>>>>>

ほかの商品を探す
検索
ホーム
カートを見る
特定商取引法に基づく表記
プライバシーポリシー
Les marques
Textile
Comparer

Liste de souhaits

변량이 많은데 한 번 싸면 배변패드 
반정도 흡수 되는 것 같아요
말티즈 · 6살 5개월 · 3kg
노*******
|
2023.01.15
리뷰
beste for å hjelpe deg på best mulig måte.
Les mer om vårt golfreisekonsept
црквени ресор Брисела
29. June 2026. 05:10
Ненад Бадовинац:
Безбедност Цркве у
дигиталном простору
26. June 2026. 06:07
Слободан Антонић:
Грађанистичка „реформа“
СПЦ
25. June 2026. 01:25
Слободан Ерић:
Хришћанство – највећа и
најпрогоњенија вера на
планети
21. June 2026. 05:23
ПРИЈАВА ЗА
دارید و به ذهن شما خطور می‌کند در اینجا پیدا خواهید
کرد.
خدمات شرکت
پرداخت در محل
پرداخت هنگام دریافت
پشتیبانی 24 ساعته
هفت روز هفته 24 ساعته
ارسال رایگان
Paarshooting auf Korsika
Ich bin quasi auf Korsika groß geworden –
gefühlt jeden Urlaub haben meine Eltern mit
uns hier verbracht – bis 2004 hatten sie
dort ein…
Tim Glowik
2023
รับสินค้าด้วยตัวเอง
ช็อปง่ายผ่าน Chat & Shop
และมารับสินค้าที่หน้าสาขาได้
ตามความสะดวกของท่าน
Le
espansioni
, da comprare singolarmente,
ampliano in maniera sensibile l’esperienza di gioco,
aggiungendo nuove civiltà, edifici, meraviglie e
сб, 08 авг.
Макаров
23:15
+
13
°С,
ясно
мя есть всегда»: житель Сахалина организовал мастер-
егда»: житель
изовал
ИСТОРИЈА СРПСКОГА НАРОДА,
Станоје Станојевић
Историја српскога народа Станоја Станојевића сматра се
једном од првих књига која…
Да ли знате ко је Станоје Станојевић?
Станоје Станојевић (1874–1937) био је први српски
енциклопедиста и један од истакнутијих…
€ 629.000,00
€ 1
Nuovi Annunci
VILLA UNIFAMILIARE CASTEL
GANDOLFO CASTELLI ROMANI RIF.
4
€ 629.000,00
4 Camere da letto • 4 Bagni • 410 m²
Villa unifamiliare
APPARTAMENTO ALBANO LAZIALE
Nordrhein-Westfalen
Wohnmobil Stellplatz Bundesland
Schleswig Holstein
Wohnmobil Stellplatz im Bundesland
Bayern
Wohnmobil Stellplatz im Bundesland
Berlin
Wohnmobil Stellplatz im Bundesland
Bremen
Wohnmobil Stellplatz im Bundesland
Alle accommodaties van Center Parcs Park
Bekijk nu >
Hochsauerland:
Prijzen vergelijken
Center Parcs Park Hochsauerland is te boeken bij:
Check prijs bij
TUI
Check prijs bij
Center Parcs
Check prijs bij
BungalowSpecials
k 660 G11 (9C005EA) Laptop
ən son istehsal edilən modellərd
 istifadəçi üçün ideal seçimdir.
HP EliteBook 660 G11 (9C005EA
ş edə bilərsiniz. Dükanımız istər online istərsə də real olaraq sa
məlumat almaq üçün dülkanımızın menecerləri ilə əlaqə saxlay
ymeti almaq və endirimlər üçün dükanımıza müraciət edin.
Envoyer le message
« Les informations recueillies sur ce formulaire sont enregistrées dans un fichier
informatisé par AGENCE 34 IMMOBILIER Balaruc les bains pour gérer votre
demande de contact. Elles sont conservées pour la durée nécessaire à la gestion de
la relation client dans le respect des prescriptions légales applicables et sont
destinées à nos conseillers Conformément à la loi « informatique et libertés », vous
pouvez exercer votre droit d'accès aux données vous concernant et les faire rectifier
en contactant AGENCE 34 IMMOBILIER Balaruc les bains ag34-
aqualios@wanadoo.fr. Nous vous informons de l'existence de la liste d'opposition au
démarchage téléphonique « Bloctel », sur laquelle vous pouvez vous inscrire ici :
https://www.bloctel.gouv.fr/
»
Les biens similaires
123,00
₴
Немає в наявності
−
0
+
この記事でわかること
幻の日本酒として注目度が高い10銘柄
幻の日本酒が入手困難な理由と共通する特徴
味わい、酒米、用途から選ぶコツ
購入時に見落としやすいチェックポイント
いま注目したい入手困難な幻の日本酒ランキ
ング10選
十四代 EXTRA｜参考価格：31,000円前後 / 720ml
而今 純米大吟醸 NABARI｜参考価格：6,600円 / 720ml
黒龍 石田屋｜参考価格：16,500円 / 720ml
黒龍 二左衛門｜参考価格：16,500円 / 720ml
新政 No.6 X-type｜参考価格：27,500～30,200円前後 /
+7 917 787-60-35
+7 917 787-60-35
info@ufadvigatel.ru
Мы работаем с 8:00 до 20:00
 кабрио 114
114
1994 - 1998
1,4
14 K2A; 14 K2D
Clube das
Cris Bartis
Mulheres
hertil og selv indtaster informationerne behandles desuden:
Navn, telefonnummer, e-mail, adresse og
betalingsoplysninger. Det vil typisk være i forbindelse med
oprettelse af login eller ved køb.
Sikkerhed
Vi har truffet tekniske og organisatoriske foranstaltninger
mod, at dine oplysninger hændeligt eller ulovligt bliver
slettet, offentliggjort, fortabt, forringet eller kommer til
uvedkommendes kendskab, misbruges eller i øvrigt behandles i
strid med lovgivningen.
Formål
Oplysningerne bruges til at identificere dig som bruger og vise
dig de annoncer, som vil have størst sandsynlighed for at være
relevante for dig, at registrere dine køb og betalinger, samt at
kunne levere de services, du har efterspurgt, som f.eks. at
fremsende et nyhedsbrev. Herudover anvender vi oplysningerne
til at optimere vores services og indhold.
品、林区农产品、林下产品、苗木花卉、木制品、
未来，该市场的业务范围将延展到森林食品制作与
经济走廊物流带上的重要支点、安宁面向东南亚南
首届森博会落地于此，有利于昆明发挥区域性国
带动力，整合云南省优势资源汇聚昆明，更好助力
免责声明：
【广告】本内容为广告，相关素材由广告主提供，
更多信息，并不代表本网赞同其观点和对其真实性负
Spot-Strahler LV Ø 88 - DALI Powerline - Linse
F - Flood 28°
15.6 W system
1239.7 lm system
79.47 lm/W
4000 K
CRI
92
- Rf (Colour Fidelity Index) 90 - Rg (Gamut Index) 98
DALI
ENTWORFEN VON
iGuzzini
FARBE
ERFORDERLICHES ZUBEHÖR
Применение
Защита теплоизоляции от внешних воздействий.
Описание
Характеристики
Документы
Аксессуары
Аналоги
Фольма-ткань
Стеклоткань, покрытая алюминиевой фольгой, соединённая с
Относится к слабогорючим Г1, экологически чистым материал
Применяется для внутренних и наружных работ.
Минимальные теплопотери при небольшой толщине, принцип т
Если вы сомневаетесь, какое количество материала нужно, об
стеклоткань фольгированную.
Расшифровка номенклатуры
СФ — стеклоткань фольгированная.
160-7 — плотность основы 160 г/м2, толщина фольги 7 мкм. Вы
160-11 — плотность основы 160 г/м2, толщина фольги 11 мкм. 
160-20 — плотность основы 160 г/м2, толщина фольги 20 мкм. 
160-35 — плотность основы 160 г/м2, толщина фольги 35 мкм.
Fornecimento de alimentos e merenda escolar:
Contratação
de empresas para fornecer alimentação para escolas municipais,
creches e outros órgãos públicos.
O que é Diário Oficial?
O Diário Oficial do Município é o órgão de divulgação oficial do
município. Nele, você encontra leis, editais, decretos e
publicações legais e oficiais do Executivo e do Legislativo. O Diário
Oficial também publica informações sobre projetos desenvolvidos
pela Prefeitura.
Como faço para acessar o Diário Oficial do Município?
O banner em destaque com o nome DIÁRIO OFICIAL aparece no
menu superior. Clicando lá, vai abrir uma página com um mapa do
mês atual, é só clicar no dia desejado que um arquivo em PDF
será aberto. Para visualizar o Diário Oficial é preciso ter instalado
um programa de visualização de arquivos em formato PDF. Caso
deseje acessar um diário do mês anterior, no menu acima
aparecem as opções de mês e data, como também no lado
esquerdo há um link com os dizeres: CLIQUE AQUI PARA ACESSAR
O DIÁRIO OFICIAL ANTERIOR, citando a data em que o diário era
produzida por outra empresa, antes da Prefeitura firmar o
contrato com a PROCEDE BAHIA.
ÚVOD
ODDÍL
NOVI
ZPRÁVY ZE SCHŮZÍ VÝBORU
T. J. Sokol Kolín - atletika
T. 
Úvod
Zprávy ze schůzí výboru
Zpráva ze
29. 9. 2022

<<<<<

*ACTIVITY*
Among the entries above, find the line with "једном од првих књига која…" and the line with "Schleswig Holstein"; give again exactly these two lines and all lines between them.

*ANSWER FOR THE TASK*
једном од првих књига која…
Да ли знате ко је Станоје Станојевић?
Станоје Станојевић (1874–1937) био је први српски
енциклопедиста и један од истакнутијих…
€ 629.000,00
€ 1
Nuovi Annunci
VILLA UNIFAMILIARE CASTEL
GANDOLFO CASTELLI ROMANI RIF.
4
€ 629.000,00
4 Camere da letto • 4 Bagni • 410 m²
Villa unifamiliare
APPARTAMENTO ALBANO LAZIALE
Nordrhein-Westfalen
Wohnmobil Stellplatz Bundesland
Schleswig Holstein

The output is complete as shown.